Mister Eko's in flashbacks this week, and we watch him as a young lad making a violent decision to save his brother. Naturally, as the two grow up, they become polar opposites: Eko's a murderous drug lord, and his brother, Yemi, becomes a priest. Eko tries to extort some assistance from Father Yemi -- it involves Eko and his crew posing as priests and smuggling heroin in statues of the Virgin Mary (wonder what that has to do with the island). Yemi brings in the military in an ultimately fatal attempt to save his brother (Yemi, good Catholic that he is, carries some guilt from his brother's sacrifice all those years ago). Yemi gets shot and winds up on the plane with Eko's crew, who hightail it, leaving Eko sprawled on the tarmac. When the military mistakes Eko for Yemi, Eko smoothly begins his life of piety (maybe -- he quotes the 23rd Psalm, but big deal. Even Coolio knows that, and he doesn't preach much beyond getting your woman on the floor).
On the island, Eko discovers Charlie's Lady of Perpetual Tied-Off Arms, and forces Charlie to take him to the plane, where Eko finds his brother's long dead and desiccated corpse. Eko also manages to stare down Lostzilla, which is that black cloud, more fully defined than we've seen it to date, with holograms or hallucinations or something, barely visible inside it. Oh, and Claire knows about Charlie's heroin now, and she ain't happy. And she didn't even see him whining and making excuses for his behaviour all throughout the episode. She'd be even less pleased to know that Charlie has a whole stash of backup Virgin Marys.
Michael gets some rifle-training from Locke, in between chat sessions with his son, which could yet turn out to be hallucinations of his addled brain.
Looking forward to episodes referencing the 4th, 8th, 15th, 16th, and 42nd Psalms, that's for sure.
So anyway, the episode finally starts, and it's the first new content in what, six months? I want to say six months.
So we're in Africa, which you can tell because it's brown and dusty, and the show goes for the stereotypical bongo drum music that signifies Africa. It's Nigeria, specifically, and a bunch of kids are playing football, or, as it's called over in Europe, "American soccer." And there is a marketplace, and goats, and women carrying things on their heads, and a Coke bottle dropping from the sky.
Suddenly a truck full of gun-toting thugs comes roaring into the village. Replace the kids playing soccer with kids playing hockey and you have a normal small-town Alberta Saturday night, really. One of the boys, who turns out to be Young Eko, is wearing a cross around his neck. He looks concerned, as well he might, because now the ne'er-do-wells are hopping out of the truck and herding the children together. Shrieks and cries from the villagers earn a "be quiet" as the men run them out of the market.

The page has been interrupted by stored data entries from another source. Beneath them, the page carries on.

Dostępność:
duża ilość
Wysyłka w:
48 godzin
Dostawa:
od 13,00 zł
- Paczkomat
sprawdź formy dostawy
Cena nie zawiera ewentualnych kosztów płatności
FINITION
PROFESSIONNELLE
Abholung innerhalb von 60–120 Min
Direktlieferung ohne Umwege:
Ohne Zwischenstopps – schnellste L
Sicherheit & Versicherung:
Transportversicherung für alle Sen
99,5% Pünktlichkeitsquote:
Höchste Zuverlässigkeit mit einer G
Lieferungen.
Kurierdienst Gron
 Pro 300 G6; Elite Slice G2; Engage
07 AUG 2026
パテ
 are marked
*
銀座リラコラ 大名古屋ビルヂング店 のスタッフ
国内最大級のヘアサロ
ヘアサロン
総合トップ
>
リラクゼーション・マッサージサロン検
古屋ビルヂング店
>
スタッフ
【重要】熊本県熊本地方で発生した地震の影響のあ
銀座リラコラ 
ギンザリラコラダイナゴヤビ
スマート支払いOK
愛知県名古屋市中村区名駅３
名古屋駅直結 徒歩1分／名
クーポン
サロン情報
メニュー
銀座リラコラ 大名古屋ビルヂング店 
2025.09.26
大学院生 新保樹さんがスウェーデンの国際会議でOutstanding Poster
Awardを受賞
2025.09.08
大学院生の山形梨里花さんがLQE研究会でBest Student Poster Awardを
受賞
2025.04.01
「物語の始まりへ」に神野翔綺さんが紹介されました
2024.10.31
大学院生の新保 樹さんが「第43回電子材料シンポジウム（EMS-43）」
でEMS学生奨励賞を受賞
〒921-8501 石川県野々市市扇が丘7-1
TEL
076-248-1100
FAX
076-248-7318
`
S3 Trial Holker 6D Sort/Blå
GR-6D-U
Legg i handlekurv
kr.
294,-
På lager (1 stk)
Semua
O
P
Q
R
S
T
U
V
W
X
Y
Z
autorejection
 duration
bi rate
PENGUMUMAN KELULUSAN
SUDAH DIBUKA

A priest comes running out of the church, yelling for them not to take any more of the children, and he earns a rifle butt to the back of his head. One of the thugs yells, "Grab the old man," and said old man (not the priest) is dragged forward and forced to his knees. "Get the little one," says one of the thugs. "The little one" is the younger boy Young Eko is clutching to his chest. The leader of the gang steps forward, unholstering his gun, and rips the boy from Young Eko's arms. The leader puts the gun in the boy's hands, and helps him point it at the quivering old man. "Kill him," says the leader, stepping aside. "Shoot him now." I get it: the old man represents the viewers! The boy's terrified but doesn't pull the trigger, so he gets cuffed in the head by the leader, who orders him again to shoot the old man. Just as it looks like the boy is about the pull the trigger, Young Eko runs forward, grabs the gun, and shoots the old man himself, looking sick at what he's done. It's too bad he didn't grow up playing Grand Theft Auto, because then he'd be desensitized.